Señalo esto como introducción para referirme a hechos ocurridos en la última semana, los que precisamente tienen que ver con deslices verbales o virtuales de personajes públicos, y que han capturado la atención en la agenda mediática y en redes sociales. A saber:

. – una conocida actriz en una fiscalización de la autoridad policial reacciona de manera furibunda amenazando verbalmente con utilizar sus contactos con altas autoridades para evitar eventuales sanciones por incumplir normativas de común aplicación para todos los ciudadanos.
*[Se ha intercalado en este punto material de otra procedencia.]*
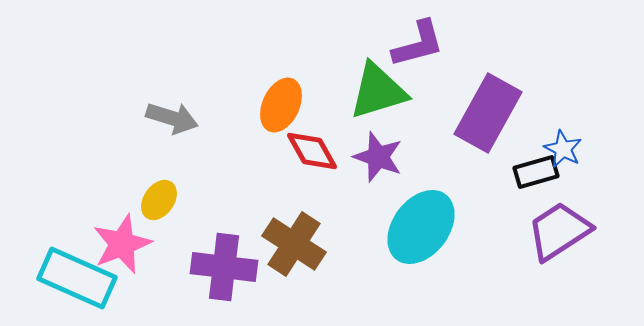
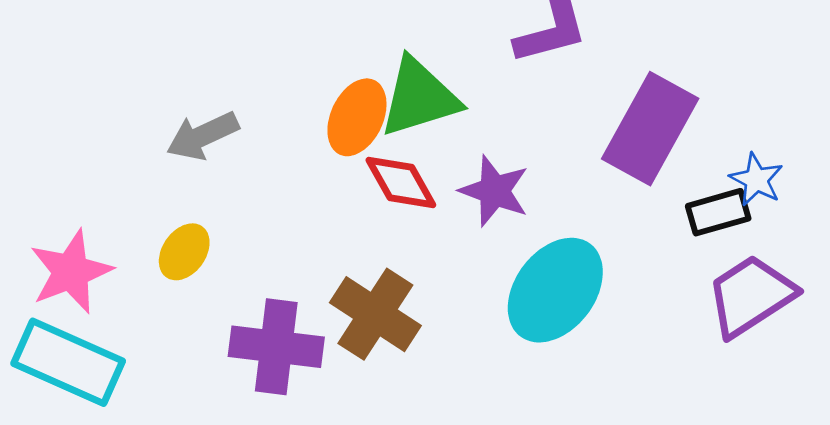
green triangle: (378, 91) -> (419, 97), moved
gray arrow: (172, 118) -> (203, 136), turned 138
pink star: (122, 244) -> (71, 272), moved

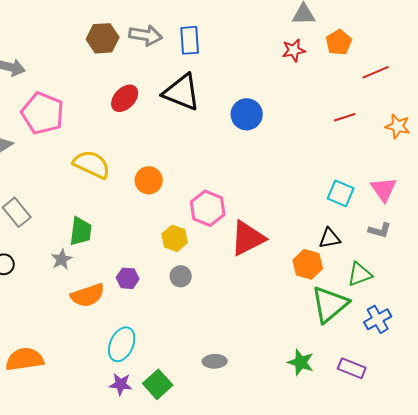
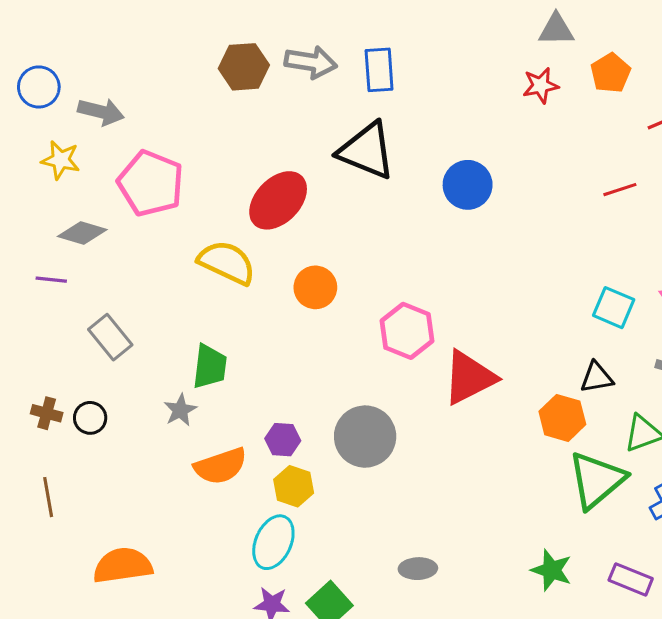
red ellipse: (125, 98) -> (278, 200), moved, size x1.4
yellow hexagon: (175, 238) -> (294, 486), moved
gray circle: (181, 276) -> (365, 437), size x1.8

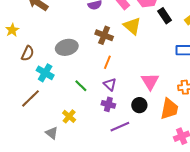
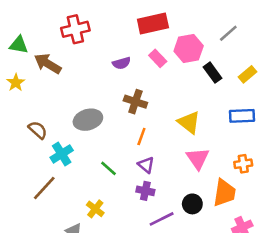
yellow triangle: (132, 26) -> (189, 122), moved
yellow star: (12, 30) -> (16, 83), moved
brown semicircle: (28, 53) -> (38, 130), turned -70
cyan cross: (45, 73) -> (62, 154), turned 30
black circle: (139, 105) -> (192, 204), moved

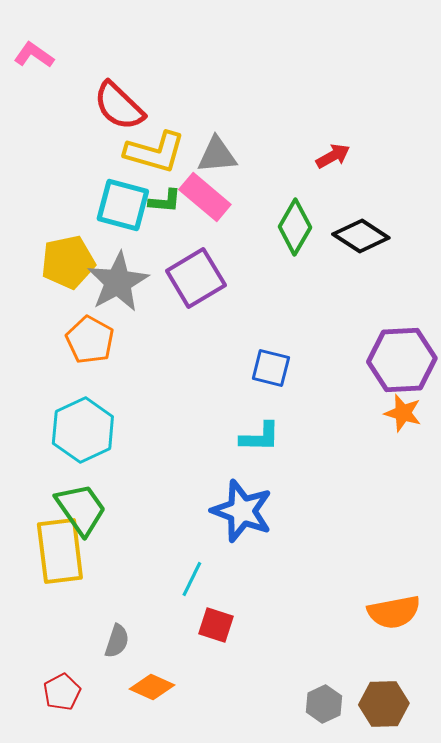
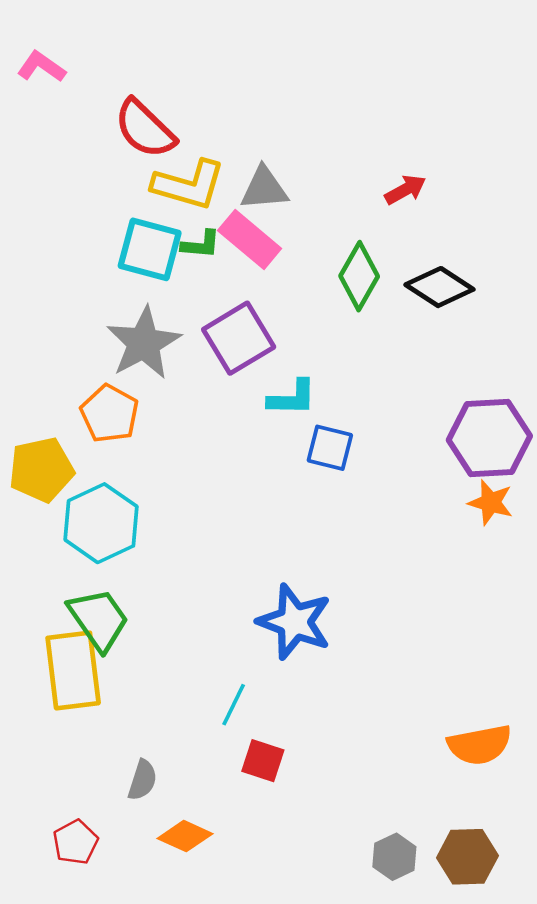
yellow pentagon: (68, 262) -> (41, 470), moved
cyan L-shape: (260, 437) -> (292, 398), moved

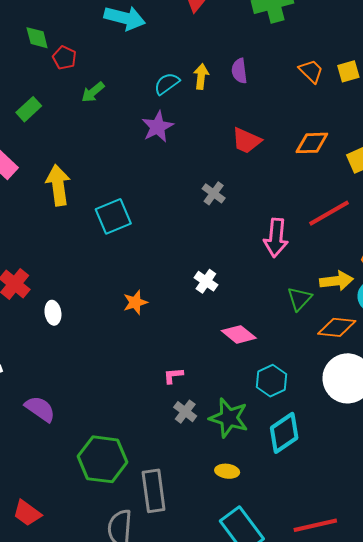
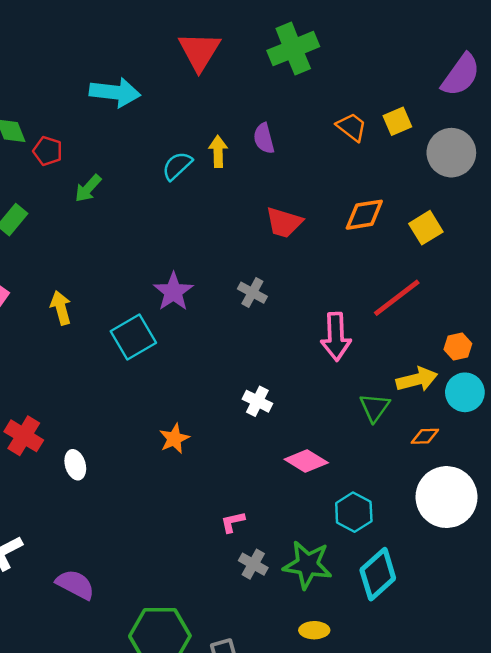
purple star: (158, 127) -> (173, 292), moved
yellow arrow: (58, 185) -> (61, 308), size x0.7
orange diamond: (337, 327) -> (425, 436), size x0.6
. – una autoridad afirma que las personas que van a atenderse a un servicio de salud y que para ello esperan, en ocasiones, largas horas, lo hacen también porque en este servicio pueden desarrollar relaciones de tipo social con otros pacientes. Luego, esta autoridad renuncia a su cargo y es reemplazada, estableciéndose que fue porque esta última declaración, que reflejó poca sensibilidad, “colmó el vaso”, siendo entonces defenestrado de su cargo. Llamativo es que, si bien su juicio fue poco acertado, haya sido por una declaración de este tenor y no por hechos anteriores que aparecían como más relevantes, el que haya perdido su investidura.

. – un dirigente estudiantil que goza de alta exposición, publica un mensaje en sus redes sociales en el que de manera explícita habla de “matar” a una autoridad. Luego y como suele suceder en el mundo de las redes sociales, argumenta que su mensaje es inocuo, que no tuvo animo de amenazar a nadie, en definitiva “que le están poniendo mucho” para desviar el foco de la atención sobre lo verdaderamente esencial. Cuesta entender este mundo paralelo de las redes sociales en la que muchos justifican sus posteos atribuyendo interpretaciones equivocas a mensajes que para cualquier persona son comprensibles de manera univoca.

Dichos y mensajes claros, que construyen una realidad que la mayoría no comparte.